Work request: A word-for-word copy of the records below is needed, without the images.

::: Data provided

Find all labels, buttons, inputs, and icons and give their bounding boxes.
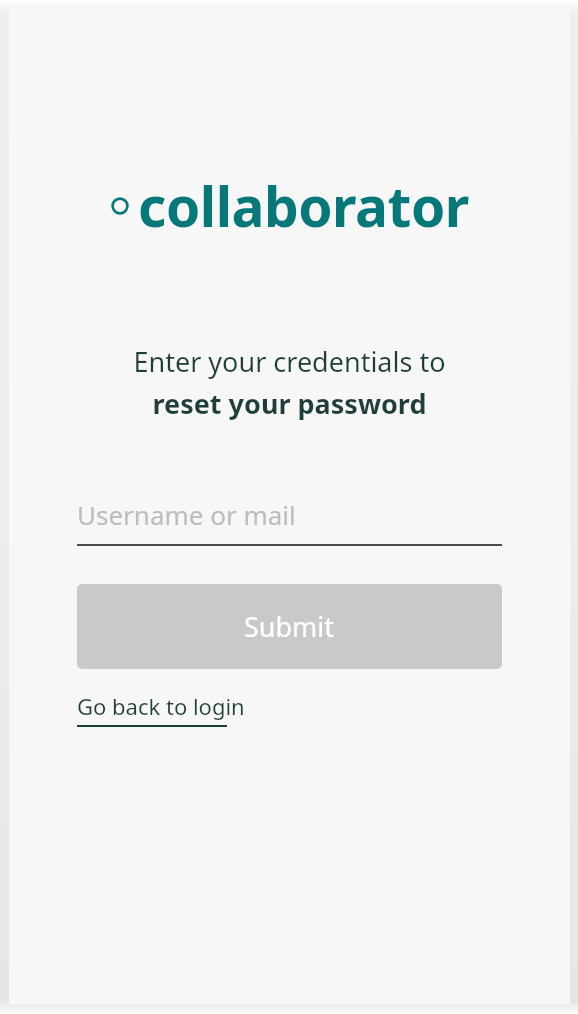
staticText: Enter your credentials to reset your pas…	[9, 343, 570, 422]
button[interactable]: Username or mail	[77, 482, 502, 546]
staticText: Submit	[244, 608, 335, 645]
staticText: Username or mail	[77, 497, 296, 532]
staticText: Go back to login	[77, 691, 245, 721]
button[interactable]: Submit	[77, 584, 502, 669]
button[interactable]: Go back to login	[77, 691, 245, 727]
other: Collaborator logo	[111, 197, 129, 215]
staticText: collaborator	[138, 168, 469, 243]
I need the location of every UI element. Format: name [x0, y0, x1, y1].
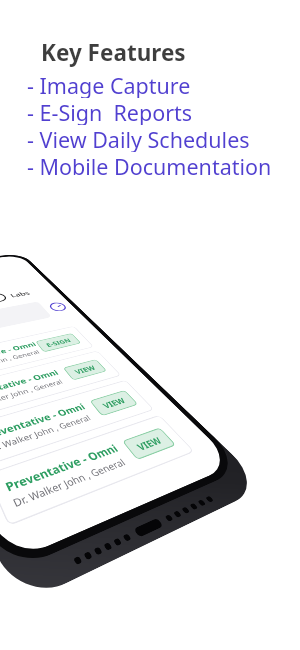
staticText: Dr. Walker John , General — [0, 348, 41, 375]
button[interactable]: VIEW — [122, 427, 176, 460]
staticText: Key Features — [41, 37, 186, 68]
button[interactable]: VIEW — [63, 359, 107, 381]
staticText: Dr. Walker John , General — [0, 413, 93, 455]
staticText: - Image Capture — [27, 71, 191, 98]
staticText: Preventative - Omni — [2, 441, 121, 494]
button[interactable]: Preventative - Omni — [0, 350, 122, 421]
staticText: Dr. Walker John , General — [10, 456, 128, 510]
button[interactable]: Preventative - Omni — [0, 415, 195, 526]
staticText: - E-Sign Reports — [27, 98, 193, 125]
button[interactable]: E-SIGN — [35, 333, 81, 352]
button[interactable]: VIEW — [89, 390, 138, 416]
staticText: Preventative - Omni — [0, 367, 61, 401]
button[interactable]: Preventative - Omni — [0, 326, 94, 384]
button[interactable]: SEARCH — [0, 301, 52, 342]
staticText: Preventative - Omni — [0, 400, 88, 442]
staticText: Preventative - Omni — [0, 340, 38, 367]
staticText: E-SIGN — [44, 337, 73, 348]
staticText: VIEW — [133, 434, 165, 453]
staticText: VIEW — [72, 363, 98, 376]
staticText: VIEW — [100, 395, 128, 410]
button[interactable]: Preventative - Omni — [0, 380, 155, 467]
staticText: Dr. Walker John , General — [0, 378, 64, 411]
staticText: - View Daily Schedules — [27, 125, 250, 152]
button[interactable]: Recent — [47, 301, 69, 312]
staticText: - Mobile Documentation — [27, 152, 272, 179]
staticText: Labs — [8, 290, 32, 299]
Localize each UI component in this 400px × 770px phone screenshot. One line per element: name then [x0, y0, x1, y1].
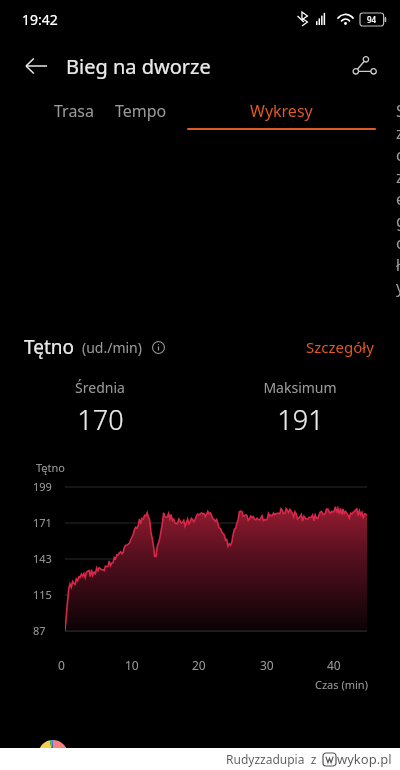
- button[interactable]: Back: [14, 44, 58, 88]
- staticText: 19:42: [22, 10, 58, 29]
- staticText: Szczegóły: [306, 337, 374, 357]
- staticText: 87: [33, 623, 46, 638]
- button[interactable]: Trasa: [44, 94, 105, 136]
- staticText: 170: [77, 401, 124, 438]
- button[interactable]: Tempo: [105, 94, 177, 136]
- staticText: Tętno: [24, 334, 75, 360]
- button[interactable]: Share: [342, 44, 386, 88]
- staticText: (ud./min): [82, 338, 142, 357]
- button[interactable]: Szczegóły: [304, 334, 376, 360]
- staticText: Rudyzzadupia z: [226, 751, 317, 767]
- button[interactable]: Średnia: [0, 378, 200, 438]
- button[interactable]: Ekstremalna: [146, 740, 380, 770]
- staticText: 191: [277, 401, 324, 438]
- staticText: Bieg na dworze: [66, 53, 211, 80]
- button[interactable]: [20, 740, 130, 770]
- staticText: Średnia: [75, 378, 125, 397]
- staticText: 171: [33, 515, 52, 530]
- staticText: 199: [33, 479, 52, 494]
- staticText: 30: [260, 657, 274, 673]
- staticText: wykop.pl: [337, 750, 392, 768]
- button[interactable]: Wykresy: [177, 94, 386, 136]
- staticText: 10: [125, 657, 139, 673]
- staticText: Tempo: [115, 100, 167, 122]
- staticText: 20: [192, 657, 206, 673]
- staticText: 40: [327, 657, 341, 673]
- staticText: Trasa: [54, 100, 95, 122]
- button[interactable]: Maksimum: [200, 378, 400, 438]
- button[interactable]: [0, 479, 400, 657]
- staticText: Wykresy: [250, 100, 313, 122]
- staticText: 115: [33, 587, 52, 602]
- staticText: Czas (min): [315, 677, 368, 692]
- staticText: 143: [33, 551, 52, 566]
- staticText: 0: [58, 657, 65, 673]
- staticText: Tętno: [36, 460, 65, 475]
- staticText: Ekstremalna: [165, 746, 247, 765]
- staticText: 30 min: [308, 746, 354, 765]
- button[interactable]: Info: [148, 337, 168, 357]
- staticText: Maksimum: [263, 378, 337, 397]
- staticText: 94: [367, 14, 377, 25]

::::::

Answer box:
Find all labels, buttons, inputs, and icons and give their bounding boxes.
staticText: Enter your credentials to reset your pas…	[9, 343, 570, 422]
button[interactable]: Username or mail	[77, 482, 502, 546]
staticText: Submit	[244, 608, 335, 645]
staticText: Username or mail	[77, 497, 296, 532]
staticText: Go back to login	[77, 691, 245, 721]
button[interactable]: Submit	[77, 584, 502, 669]
button[interactable]: Go back to login	[77, 691, 245, 727]
other: Collaborator logo	[111, 197, 129, 215]
staticText: collaborator	[138, 168, 469, 243]
I need the location of every UI element. Format: name [x0, y0, x1, y1].
staticText: Dr. Walker John , General — [0, 348, 41, 375]
button[interactable]: VIEW — [122, 427, 176, 460]
staticText: Key Features — [41, 37, 186, 68]
button[interactable]: VIEW — [63, 359, 107, 381]
staticText: Dr. Walker John , General — [0, 413, 93, 455]
staticText: - Image Capture — [27, 71, 191, 98]
staticText: Preventative - Omni — [2, 441, 121, 494]
button[interactable]: Preventative - Omni — [0, 350, 122, 421]
staticText: Dr. Walker John , General — [10, 456, 128, 510]
button[interactable]: Preventative - Omni — [0, 415, 195, 526]
staticText: - E-Sign Reports — [27, 98, 193, 125]
button[interactable]: E-SIGN — [35, 333, 81, 352]
button[interactable]: VIEW — [89, 390, 138, 416]
staticText: Preventative - Omni — [0, 367, 61, 401]
button[interactable]: Preventative - Omni — [0, 326, 94, 384]
button[interactable]: SEARCH — [0, 301, 52, 342]
staticText: Preventative - Omni — [0, 400, 88, 442]
staticText: Preventative - Omni — [0, 340, 38, 367]
staticText: E-SIGN — [44, 337, 73, 348]
staticText: VIEW — [133, 434, 165, 453]
staticText: VIEW — [72, 363, 98, 376]
staticText: VIEW — [100, 395, 128, 410]
button[interactable]: Preventative - Omni — [0, 380, 155, 467]
staticText: Dr. Walker John , General — [0, 378, 64, 411]
staticText: - View Daily Schedules — [27, 125, 250, 152]
button[interactable]: Recent — [47, 301, 69, 312]
staticText: - Mobile Documentation — [27, 152, 272, 179]
staticText: Labs — [8, 290, 32, 299]
Localize each UI component in this 400px × 770px phone screenshot. One line per element: name then [x0, y0, x1, y1].
- button[interactable]: Back: [14, 44, 58, 88]
- staticText: 19:42: [22, 10, 58, 29]
- staticText: Szczegóły: [306, 337, 374, 357]
- staticText: 87: [33, 623, 46, 638]
- button[interactable]: Trasa: [44, 94, 105, 136]
- staticText: 170: [77, 401, 124, 438]
- button[interactable]: Tempo: [105, 94, 177, 136]
- staticText: Tętno: [24, 334, 75, 360]
- button[interactable]: Share: [342, 44, 386, 88]
- staticText: (ud./min): [82, 338, 142, 357]
- button[interactable]: Szczegóły: [304, 334, 376, 360]
- staticText: Rudyzzadupia z: [226, 751, 317, 767]
- button[interactable]: Średnia: [0, 378, 200, 438]
- button[interactable]: Ekstremalna: [146, 740, 380, 770]
- staticText: 191: [277, 401, 324, 438]
- staticText: Bieg na dworze: [66, 53, 211, 80]
- button[interactable]: [20, 740, 130, 770]
- staticText: Średnia: [75, 378, 125, 397]
- staticText: 171: [33, 515, 52, 530]
- staticText: 199: [33, 479, 52, 494]
- staticText: 30: [260, 657, 274, 673]
- staticText: wykop.pl: [337, 750, 392, 768]
- button[interactable]: Wykresy: [177, 94, 386, 136]
- staticText: 10: [125, 657, 139, 673]
- staticText: Tempo: [115, 100, 167, 122]
- staticText: 20: [192, 657, 206, 673]
- staticText: 40: [327, 657, 341, 673]
- staticText: Trasa: [54, 100, 95, 122]
- button[interactable]: Maksimum: [200, 378, 400, 438]
- button[interactable]: [0, 479, 400, 657]
- staticText: Wykresy: [250, 100, 313, 122]
- staticText: 115: [33, 587, 52, 602]
- staticText: Czas (min): [315, 677, 368, 692]
- staticText: 143: [33, 551, 52, 566]
- staticText: 0: [58, 657, 65, 673]
- staticText: Tętno: [36, 460, 65, 475]
- staticText: Ekstremalna: [165, 746, 247, 765]
- staticText: 30 min: [308, 746, 354, 765]
- button[interactable]: Info: [148, 337, 168, 357]
- staticText: Maksimum: [263, 378, 337, 397]
- staticText: 94: [367, 14, 377, 25]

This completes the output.